Herman M. Ward, a noted poet and professor emeritus of English literature at The College of New Jersey, died Feb. 18, 2006, at his home in Belle Mead, N.J. He was 91.
Ward received the Governor’s Award for Service to Poetry from New Jersey Gov. Thomas Kean in 1986. He was a Dodge Poet from the Geraldine R. Dodge Foundation and served as a poet and teacher at the Waterloo Poetry Festival. Well-known for his readings and poetry workshops throughout the state, he also is remembered for his efforts to improve the teaching of poetry in New Jersey high schools.
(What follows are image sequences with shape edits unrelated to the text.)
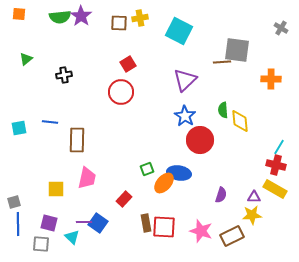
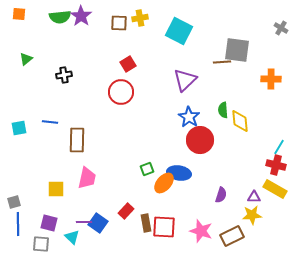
blue star at (185, 116): moved 4 px right, 1 px down
red rectangle at (124, 199): moved 2 px right, 12 px down
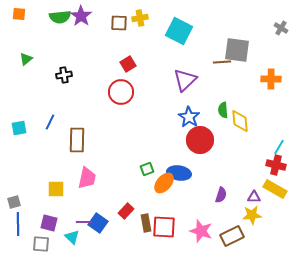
blue line at (50, 122): rotated 70 degrees counterclockwise
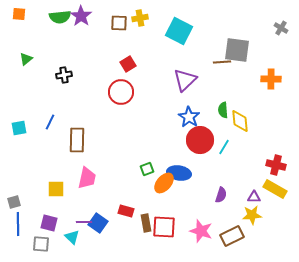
cyan line at (279, 147): moved 55 px left
red rectangle at (126, 211): rotated 63 degrees clockwise
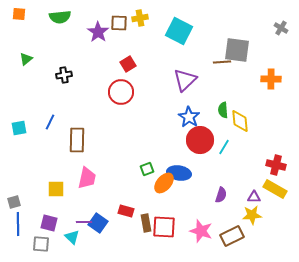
purple star at (81, 16): moved 17 px right, 16 px down
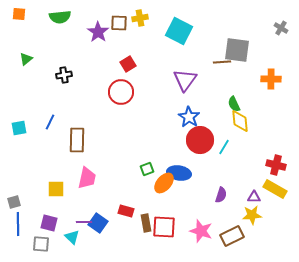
purple triangle at (185, 80): rotated 10 degrees counterclockwise
green semicircle at (223, 110): moved 11 px right, 6 px up; rotated 21 degrees counterclockwise
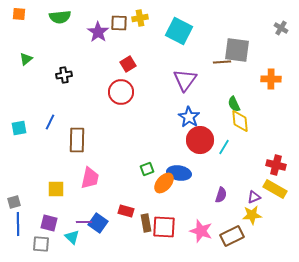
pink trapezoid at (87, 178): moved 3 px right
purple triangle at (254, 197): rotated 24 degrees counterclockwise
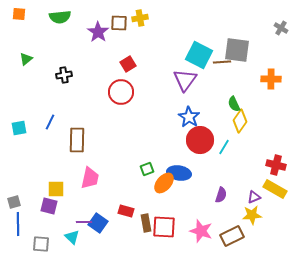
cyan square at (179, 31): moved 20 px right, 24 px down
yellow diamond at (240, 121): rotated 40 degrees clockwise
purple square at (49, 223): moved 17 px up
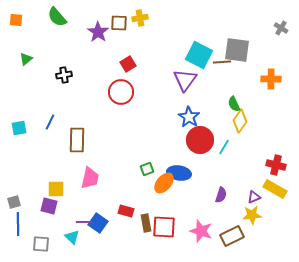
orange square at (19, 14): moved 3 px left, 6 px down
green semicircle at (60, 17): moved 3 px left; rotated 55 degrees clockwise
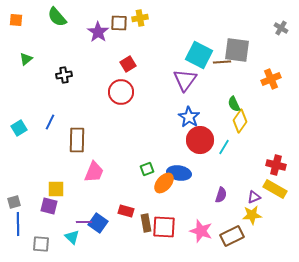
orange cross at (271, 79): rotated 24 degrees counterclockwise
cyan square at (19, 128): rotated 21 degrees counterclockwise
pink trapezoid at (90, 178): moved 4 px right, 6 px up; rotated 10 degrees clockwise
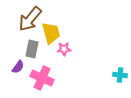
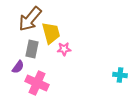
pink cross: moved 5 px left, 5 px down
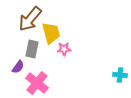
pink cross: rotated 15 degrees clockwise
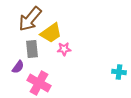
yellow trapezoid: rotated 70 degrees clockwise
gray rectangle: rotated 18 degrees counterclockwise
cyan cross: moved 1 px left, 3 px up
pink cross: moved 2 px right; rotated 10 degrees counterclockwise
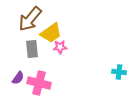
pink star: moved 4 px left, 2 px up
purple semicircle: moved 11 px down
pink cross: rotated 15 degrees counterclockwise
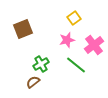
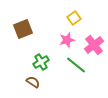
green cross: moved 2 px up
brown semicircle: rotated 72 degrees clockwise
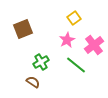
pink star: rotated 14 degrees counterclockwise
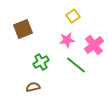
yellow square: moved 1 px left, 2 px up
pink star: rotated 21 degrees clockwise
brown semicircle: moved 5 px down; rotated 48 degrees counterclockwise
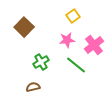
brown square: moved 1 px right, 2 px up; rotated 24 degrees counterclockwise
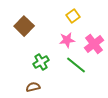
brown square: moved 1 px up
pink cross: moved 1 px up
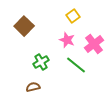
pink star: rotated 28 degrees clockwise
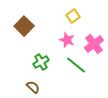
brown semicircle: rotated 56 degrees clockwise
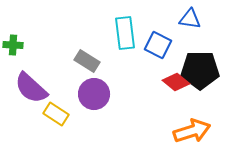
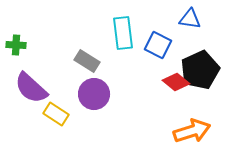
cyan rectangle: moved 2 px left
green cross: moved 3 px right
black pentagon: rotated 24 degrees counterclockwise
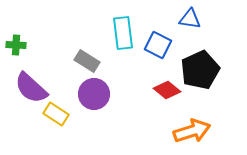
red diamond: moved 9 px left, 8 px down
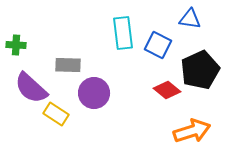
gray rectangle: moved 19 px left, 4 px down; rotated 30 degrees counterclockwise
purple circle: moved 1 px up
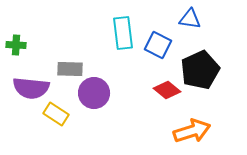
gray rectangle: moved 2 px right, 4 px down
purple semicircle: rotated 36 degrees counterclockwise
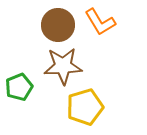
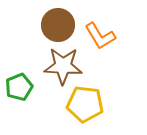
orange L-shape: moved 14 px down
brown star: rotated 6 degrees clockwise
yellow pentagon: moved 3 px up; rotated 24 degrees clockwise
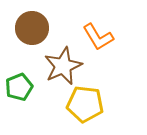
brown circle: moved 26 px left, 3 px down
orange L-shape: moved 2 px left, 1 px down
brown star: rotated 27 degrees counterclockwise
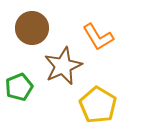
yellow pentagon: moved 13 px right, 1 px down; rotated 24 degrees clockwise
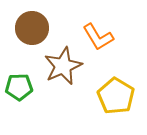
green pentagon: rotated 20 degrees clockwise
yellow pentagon: moved 18 px right, 9 px up
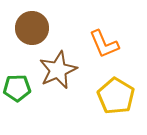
orange L-shape: moved 6 px right, 7 px down; rotated 8 degrees clockwise
brown star: moved 5 px left, 4 px down
green pentagon: moved 2 px left, 1 px down
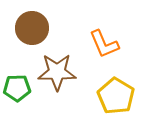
brown star: moved 1 px left, 2 px down; rotated 24 degrees clockwise
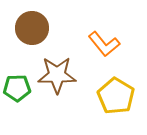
orange L-shape: rotated 16 degrees counterclockwise
brown star: moved 3 px down
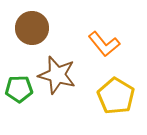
brown star: rotated 15 degrees clockwise
green pentagon: moved 2 px right, 1 px down
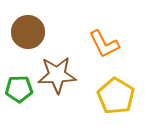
brown circle: moved 4 px left, 4 px down
orange L-shape: rotated 12 degrees clockwise
brown star: rotated 18 degrees counterclockwise
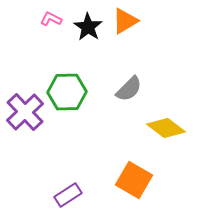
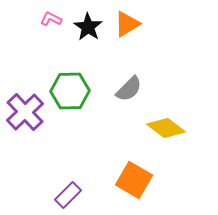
orange triangle: moved 2 px right, 3 px down
green hexagon: moved 3 px right, 1 px up
purple rectangle: rotated 12 degrees counterclockwise
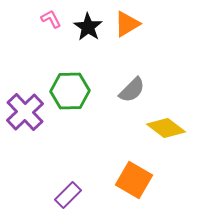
pink L-shape: rotated 35 degrees clockwise
gray semicircle: moved 3 px right, 1 px down
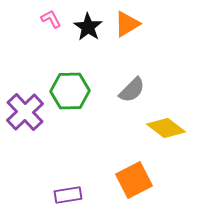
orange square: rotated 33 degrees clockwise
purple rectangle: rotated 36 degrees clockwise
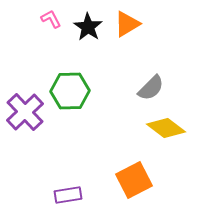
gray semicircle: moved 19 px right, 2 px up
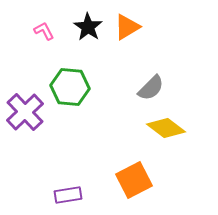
pink L-shape: moved 7 px left, 12 px down
orange triangle: moved 3 px down
green hexagon: moved 4 px up; rotated 6 degrees clockwise
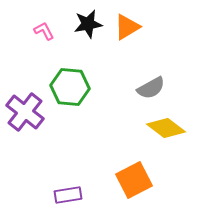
black star: moved 3 px up; rotated 28 degrees clockwise
gray semicircle: rotated 16 degrees clockwise
purple cross: rotated 9 degrees counterclockwise
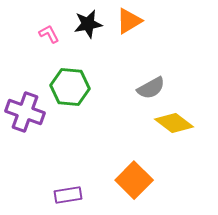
orange triangle: moved 2 px right, 6 px up
pink L-shape: moved 5 px right, 3 px down
purple cross: rotated 18 degrees counterclockwise
yellow diamond: moved 8 px right, 5 px up
orange square: rotated 18 degrees counterclockwise
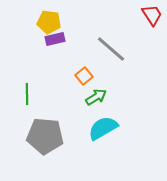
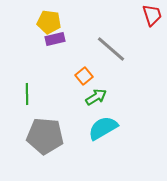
red trapezoid: rotated 15 degrees clockwise
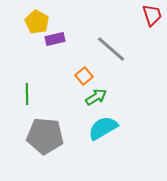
yellow pentagon: moved 12 px left; rotated 20 degrees clockwise
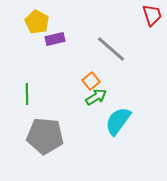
orange square: moved 7 px right, 5 px down
cyan semicircle: moved 15 px right, 7 px up; rotated 24 degrees counterclockwise
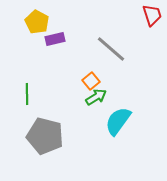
gray pentagon: rotated 9 degrees clockwise
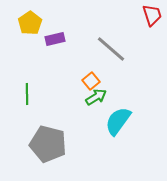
yellow pentagon: moved 7 px left, 1 px down; rotated 10 degrees clockwise
gray pentagon: moved 3 px right, 8 px down
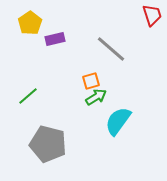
orange square: rotated 24 degrees clockwise
green line: moved 1 px right, 2 px down; rotated 50 degrees clockwise
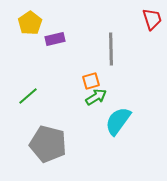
red trapezoid: moved 4 px down
gray line: rotated 48 degrees clockwise
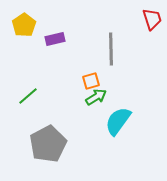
yellow pentagon: moved 6 px left, 2 px down
gray pentagon: rotated 30 degrees clockwise
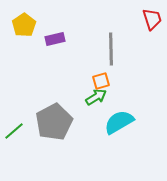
orange square: moved 10 px right
green line: moved 14 px left, 35 px down
cyan semicircle: moved 1 px right, 1 px down; rotated 24 degrees clockwise
gray pentagon: moved 6 px right, 22 px up
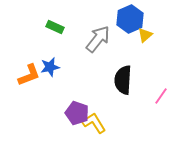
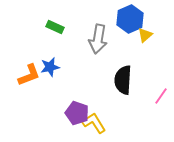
gray arrow: rotated 152 degrees clockwise
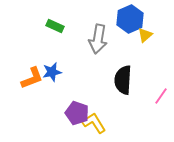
green rectangle: moved 1 px up
blue star: moved 2 px right, 5 px down
orange L-shape: moved 3 px right, 3 px down
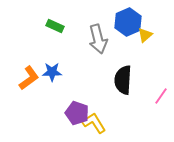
blue hexagon: moved 2 px left, 3 px down
gray arrow: rotated 24 degrees counterclockwise
blue star: rotated 12 degrees clockwise
orange L-shape: moved 3 px left; rotated 15 degrees counterclockwise
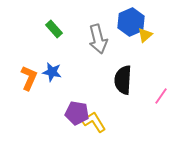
blue hexagon: moved 3 px right
green rectangle: moved 1 px left, 3 px down; rotated 24 degrees clockwise
blue star: rotated 12 degrees clockwise
orange L-shape: rotated 30 degrees counterclockwise
purple pentagon: rotated 10 degrees counterclockwise
yellow L-shape: moved 1 px up
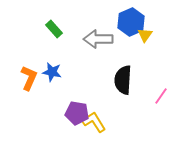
yellow triangle: rotated 14 degrees counterclockwise
gray arrow: rotated 104 degrees clockwise
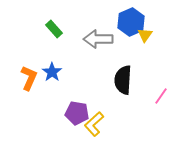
blue star: rotated 24 degrees clockwise
yellow L-shape: moved 2 px down; rotated 100 degrees counterclockwise
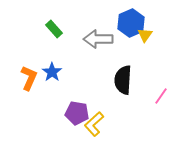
blue hexagon: moved 1 px down
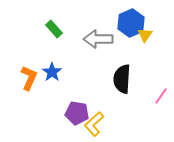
black semicircle: moved 1 px left, 1 px up
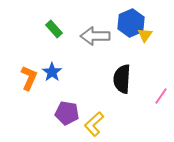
gray arrow: moved 3 px left, 3 px up
purple pentagon: moved 10 px left
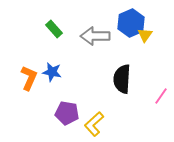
blue star: rotated 24 degrees counterclockwise
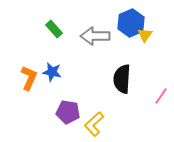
purple pentagon: moved 1 px right, 1 px up
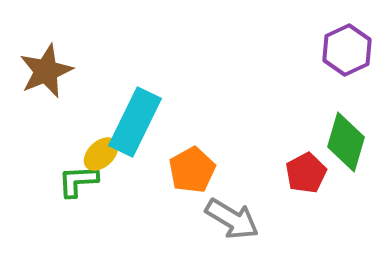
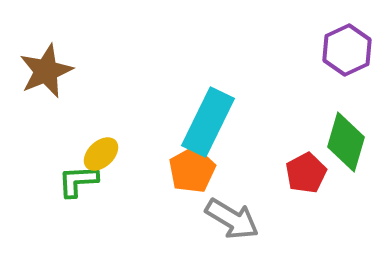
cyan rectangle: moved 73 px right
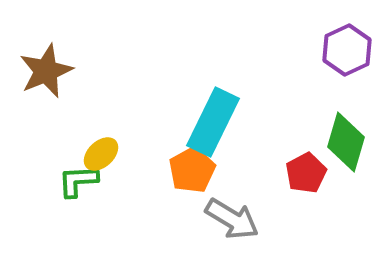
cyan rectangle: moved 5 px right
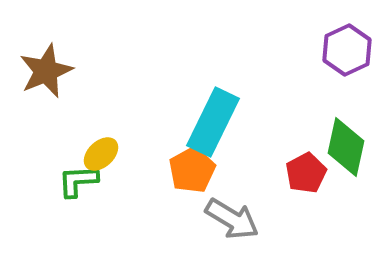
green diamond: moved 5 px down; rotated 4 degrees counterclockwise
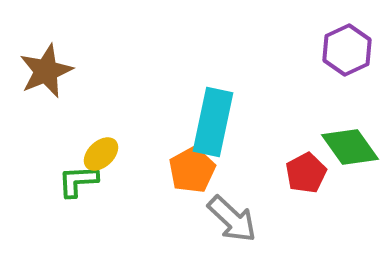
cyan rectangle: rotated 14 degrees counterclockwise
green diamond: moved 4 px right; rotated 48 degrees counterclockwise
gray arrow: rotated 12 degrees clockwise
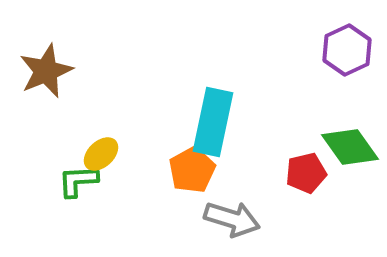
red pentagon: rotated 15 degrees clockwise
gray arrow: rotated 26 degrees counterclockwise
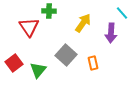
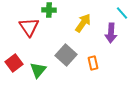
green cross: moved 1 px up
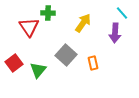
green cross: moved 1 px left, 3 px down
purple arrow: moved 4 px right
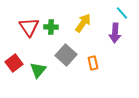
green cross: moved 3 px right, 14 px down
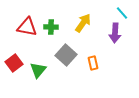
red triangle: moved 2 px left; rotated 45 degrees counterclockwise
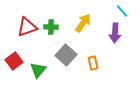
cyan line: moved 2 px up
red triangle: rotated 30 degrees counterclockwise
red square: moved 2 px up
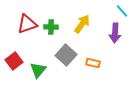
yellow arrow: moved 1 px left, 1 px down
red triangle: moved 3 px up
orange rectangle: rotated 64 degrees counterclockwise
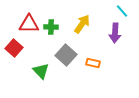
red triangle: moved 2 px right; rotated 20 degrees clockwise
red square: moved 13 px up; rotated 12 degrees counterclockwise
green triangle: moved 3 px right, 1 px down; rotated 24 degrees counterclockwise
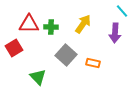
yellow arrow: moved 1 px right
red square: rotated 18 degrees clockwise
green triangle: moved 3 px left, 6 px down
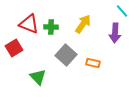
red triangle: rotated 20 degrees clockwise
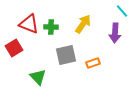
gray square: rotated 35 degrees clockwise
orange rectangle: rotated 32 degrees counterclockwise
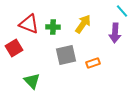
green cross: moved 2 px right
green triangle: moved 6 px left, 4 px down
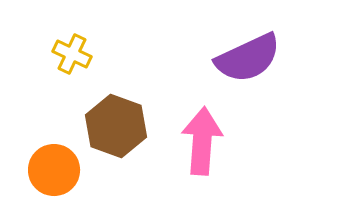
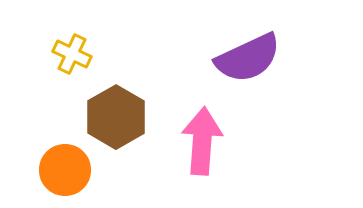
brown hexagon: moved 9 px up; rotated 10 degrees clockwise
orange circle: moved 11 px right
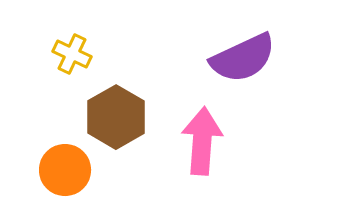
purple semicircle: moved 5 px left
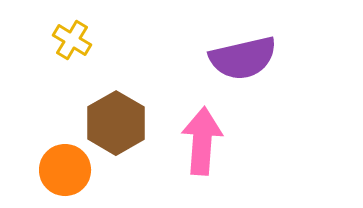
yellow cross: moved 14 px up; rotated 6 degrees clockwise
purple semicircle: rotated 12 degrees clockwise
brown hexagon: moved 6 px down
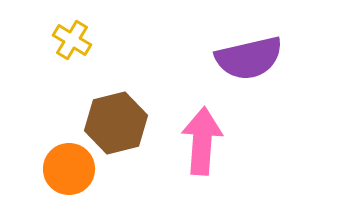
purple semicircle: moved 6 px right
brown hexagon: rotated 16 degrees clockwise
orange circle: moved 4 px right, 1 px up
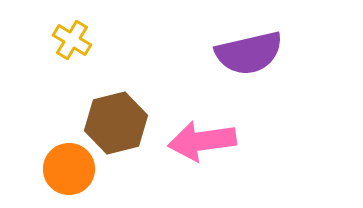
purple semicircle: moved 5 px up
pink arrow: rotated 102 degrees counterclockwise
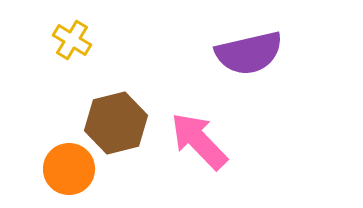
pink arrow: moved 3 px left; rotated 54 degrees clockwise
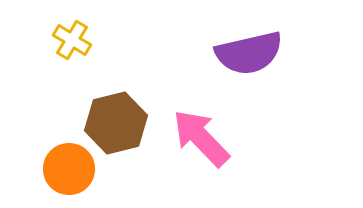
pink arrow: moved 2 px right, 3 px up
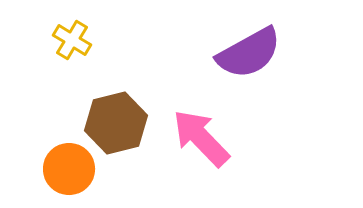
purple semicircle: rotated 16 degrees counterclockwise
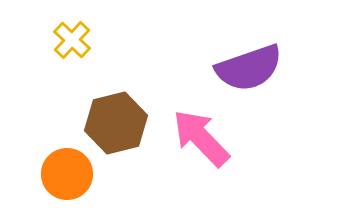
yellow cross: rotated 12 degrees clockwise
purple semicircle: moved 15 px down; rotated 10 degrees clockwise
orange circle: moved 2 px left, 5 px down
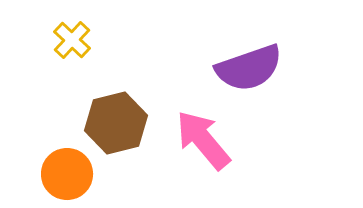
pink arrow: moved 2 px right, 2 px down; rotated 4 degrees clockwise
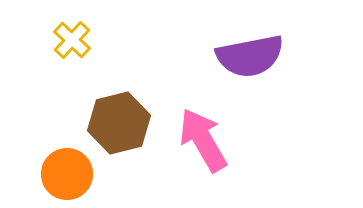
purple semicircle: moved 1 px right, 12 px up; rotated 8 degrees clockwise
brown hexagon: moved 3 px right
pink arrow: rotated 10 degrees clockwise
Other locations in which he gave readings of his own poetry include the Folger Shakespeare Library in Washington, D.C., and in Woods Hole, Mass., where he was a summer resident for 49 years.
He was born in Jersey City, N.J., and graduated as valedictorian of his class from Dickinson High School. He received a bachelor’s degree from Montclair (N.J.) State College and immediately went to Princeton University, where he received his Ph.D. in English literature and language in 1940.
After four years of teaching English at Millburn High School, Ward entered the Army in World War II. Upon discharge, he began a long career in the English department of Trenton State College (now The College of New Jersey), from which he retired in 1976.
In addition to modern poetry and Shakespeare, Ward taught Irish and Greek literature and classical Greek. An avid traveler, he was the recipient of a Fulbright Fellowship to Greece in 1952 and a Fulbright lectureship to the University of Iceland in 1962). He served as an exchange professor in Frankfurt, Germany, in 1966.
Ward was the author of seven books of poetry and founder of Belle Mead Press. His other publications include high school literature texts, Byron and the Magazines, The English Teacher's Handbook of Ideas, and Poems for Pleasure, a popular anthology of famous poems. His own poetry has been published in The New York Times, Descant, The English Journal, College English, and the Nassau Lit, among other publications. In 1987, he shared a volume, Three Voices, with Eugene T. Maleska and Arthur Bramhall.
A man of great charm and wit, Ward is remembered for his prodigious memory and uncompromising standards for the art of teaching. His qualities of mind and spirit included integrity beyond doubt, reverence for nature, and absolute independence of mind. A self-taught handyman, he spent many years renovating his beloved Dutch Colonial home in Belle Mead, taking great care to be true to historical detail. In honor of his efforts, he received the 2004 Award for Historic Preservation from the Montgomery Township Landmarks Commission.
He surrounded his home with a multitude of fruit trees, all of which he planted and tended. In addition, he enjoyed a lifelong love of classical music and played the violin. Among his other interests were painting watercolors and sailing, a pursuit he enjoyed during his summers on Cape Cod.
Ward is survived by Margery Brearley Ward, his wife of 63 years; four children, Gretchen W. Warren of Tampa, Fla., Bonnie W. Simon of Washington, D.C., David B. Ward of Falmouth, Mass., and Michael W. Ward of Swarthmore, Pa.; and five grandchildren, Basil Simon, Sebastian Simon, Ray Ward, Jon Ward, and Nicole Ward.
A memorial service was held at the Unitarian Universalist Church in Princeton. Contributions in his memory may be made to the Van Harlingen Historical Society.